The following points were attempted in the homily: 

  • “Guide me, Lord, along the everlasting way.”  Today the Lord responds to that prayer for guidance we repeated several times in the Responsorial Psalm. He does so, first, by calling us back to the way through the gift of conversion, which is what we encounter in the Gospel, in the Lord’s conversation with Job in the first reading, and in the feast of the great saint we celebrate today, Francis of Assisi. He does so continuously and definitively now for us as Jesus calls us to follow him who is the Way, beckoning us to receive his work, words and will, and responding to him with reverence, faith and perseverance. And then he seeks to transform us so that we can be his heralds trying to help others get onto that narrow way that leads to everlasting life.

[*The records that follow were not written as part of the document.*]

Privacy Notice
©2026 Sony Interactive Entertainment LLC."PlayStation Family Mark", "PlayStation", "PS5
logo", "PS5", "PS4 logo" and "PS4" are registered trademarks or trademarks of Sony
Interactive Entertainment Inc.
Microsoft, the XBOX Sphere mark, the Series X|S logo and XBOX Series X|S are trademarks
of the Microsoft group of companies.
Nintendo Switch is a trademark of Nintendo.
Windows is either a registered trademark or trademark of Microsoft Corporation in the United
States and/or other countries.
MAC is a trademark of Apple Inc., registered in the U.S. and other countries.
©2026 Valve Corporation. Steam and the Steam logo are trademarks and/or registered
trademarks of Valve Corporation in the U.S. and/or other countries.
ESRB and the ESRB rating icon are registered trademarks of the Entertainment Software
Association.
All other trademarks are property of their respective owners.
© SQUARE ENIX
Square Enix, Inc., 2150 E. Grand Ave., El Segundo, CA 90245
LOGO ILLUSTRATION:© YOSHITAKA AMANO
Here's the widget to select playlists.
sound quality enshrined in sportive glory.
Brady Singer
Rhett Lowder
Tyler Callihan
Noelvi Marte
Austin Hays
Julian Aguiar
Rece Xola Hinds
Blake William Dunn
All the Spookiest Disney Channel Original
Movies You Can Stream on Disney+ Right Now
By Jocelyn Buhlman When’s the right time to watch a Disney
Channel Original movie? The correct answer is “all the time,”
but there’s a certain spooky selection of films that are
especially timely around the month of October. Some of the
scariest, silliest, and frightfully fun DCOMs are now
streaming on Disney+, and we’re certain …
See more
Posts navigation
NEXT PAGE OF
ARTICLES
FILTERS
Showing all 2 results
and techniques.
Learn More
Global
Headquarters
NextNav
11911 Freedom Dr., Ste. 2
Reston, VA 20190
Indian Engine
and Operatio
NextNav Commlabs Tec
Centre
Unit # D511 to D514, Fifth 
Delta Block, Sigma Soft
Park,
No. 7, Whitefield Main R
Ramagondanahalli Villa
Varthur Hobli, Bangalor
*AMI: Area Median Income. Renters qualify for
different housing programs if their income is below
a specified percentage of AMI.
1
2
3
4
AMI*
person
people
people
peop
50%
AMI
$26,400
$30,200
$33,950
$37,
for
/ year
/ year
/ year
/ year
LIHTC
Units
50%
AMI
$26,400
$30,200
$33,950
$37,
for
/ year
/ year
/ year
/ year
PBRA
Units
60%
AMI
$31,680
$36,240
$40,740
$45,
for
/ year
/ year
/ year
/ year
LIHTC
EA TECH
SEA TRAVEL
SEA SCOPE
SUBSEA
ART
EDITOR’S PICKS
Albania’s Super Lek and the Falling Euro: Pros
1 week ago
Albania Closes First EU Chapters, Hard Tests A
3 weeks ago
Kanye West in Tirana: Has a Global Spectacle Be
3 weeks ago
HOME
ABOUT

  • In the Gospel, Jesus reproves Chorazin, Bethsaida and Capernaum for their failure to respond profoundly to all that he did among them, saying that if what he did in those cities had been done in the debauched pagan cities of Tyre and Sidon — and, according to a similar passage in St. Matthew,  in Sodom and Gomorrah — the inhabitants would all have repented. He didn’t find, however, profound conversion in the three cities of Galilee and threatened that they would go to Hell rather than be exalted. In St. Matthew’s Gospel, which is either a more detailed account of the same words or the description of a similar scene, Jesus said that the Queen of Sheba had come 1600 miles to hear Solomon’s wisdom, and the Ninevites had repented immediately at the preaching of Jonah, but there was a greater than Solomon and Jonah among them, and yet they hadn’t received the wisdom and repented. They didn’t recognize who was among them.
  • This is something God taught Job in today’s first reading. After Job finally succumbed to his grief and to his physical suffering and began to question God’s wisdom and goodness, God spoke to him reminding him that he was the commander of the morning, who holds the ends of the earth, who has entered the depths of the sea and knows the breadth of the earth. God almost seems to joke with Job asking how old he is compared to God himself. Job, having heard God speak, responded with humility, putting his hand over his mouth and listening to what God had said verbally and through his works, rather than seeking to lecture God. He converted profoundly and returned to the type of holiness that God had ascribed to him at the beginning when the devil wanted to test him.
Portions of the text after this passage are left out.